Nesta quarta, em entrevista ao portal UOL, Haddad justificou a medida:
— (O Imposto de Exportação) É uma solução de transição. As empresas estão com lucros extraordinários por causa do aumento dos preços do petróleo. São lucros exorbitantes. E pagam poucos impostos, na minha opinião. Então é uma solução provisória para a gente “fasear” a reoneração e o Congresso é que vai dar a palavra final. Tudo dá ruído, mas acho que acomoda, a gente vai explicando e as coisas vão ficando mais transparentes — afirmou.
Países taxam petróleo quando precisam de mais recursos
Os motivos podem ser diferentes, mas taxar as exportações de petróleo não é uma novidade quando os governos de diferentes países buscam novas fontes de receita.
— Impostos extraordinários sobre lucros considerados muito elevados são verificados com frequência em diversas jurisdições e indústrias, notadamente na indústria do petróleo. No caso brasileiro, a crise fiscal é a única razão para a iniciativa do governo de federal de tributar as petroleiras - diz Leonardo Miranda, sócio na área de Petróleo e Gás no TozziniFreire Advogados.
A Argentina, por exemplo, em 2002, durante a presidência de Eduardo Alberto Duhalde, criou uma taxa de 20% sobre as exportações de petróleo do país para reforçar o orçamento do país.

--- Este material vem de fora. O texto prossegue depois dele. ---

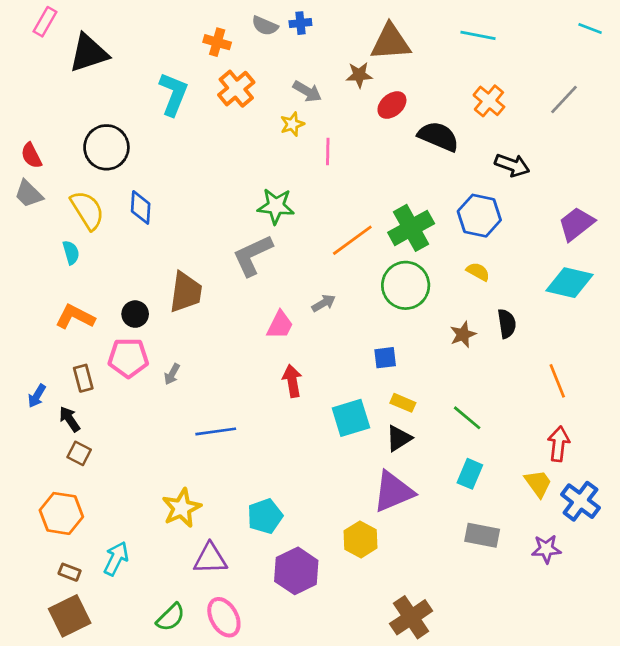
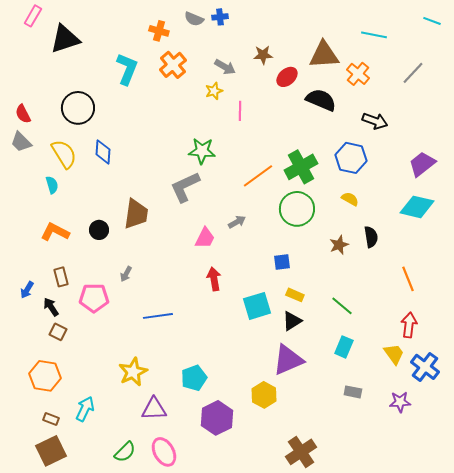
cyan line: (478, 35) -> (374, 35), moved
brown triangle: (391, 42) -> (324, 55), moved
pink pentagon: (128, 358) -> (94, 298), moved
gray rectangle: (482, 535) -> (353, 392), size x0.7

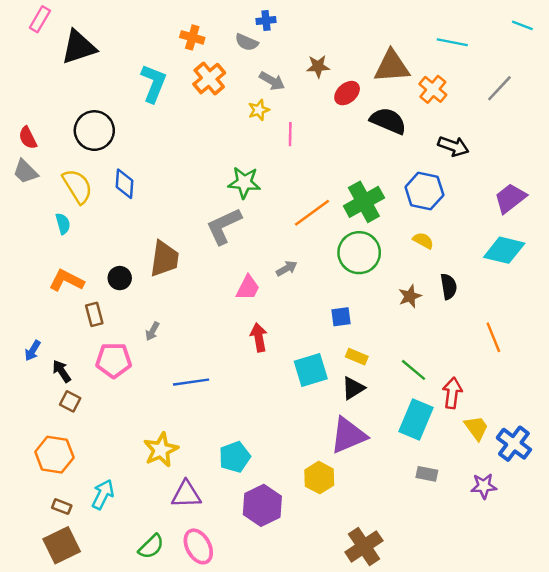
gray semicircle: (194, 19) -> (247, 42), moved
brown rectangle: (61, 277) -> (94, 314), moved
red arrow: (409, 325) -> (452, 393), moved
cyan rectangle: (344, 347) -> (416, 420), size x1.5

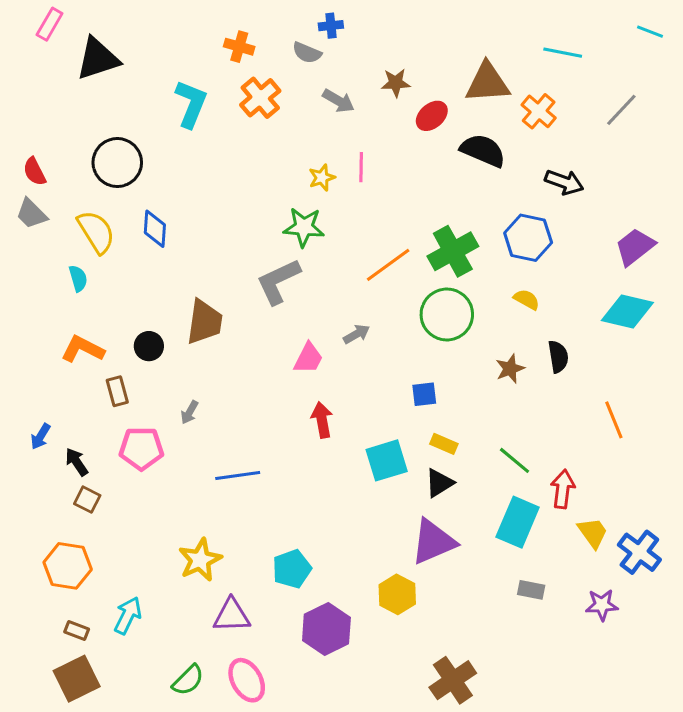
yellow star: (259, 110) -> (322, 178), moved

O objetivo era atender parte das exigências do Fundo Monetário Internacional (FMI) para a implantação de um programa de recuperação econômica eficiente.
Nos Estados Unidos, sobre cada barril de óleo cru exportado, incide uma taxa de US$ 0,09 centavos de dólar que vão para um fundo que cobre custos em casos de desastres naturais com petróleo, além de pesquisas para reduzir a poluição provocada pelo óleo.
Os principais exportadores de petróleo, liderados pelo Equador, já propuseram à Organização dos Países Exportadores de Petróleo (Opep) a criação de um imposto de 3% a 5% cobrado sobre cada barril de petróleo exportado para os países ricos.
O objetivo seria a criação de um fundo para financiamento de nações em desenvolvimento para adaptação às mudanças climáticas. A estimativa de arrecadação anual seria de US$ 40 bilhões a US$ 60 bilhões por ano para esse fundo verde.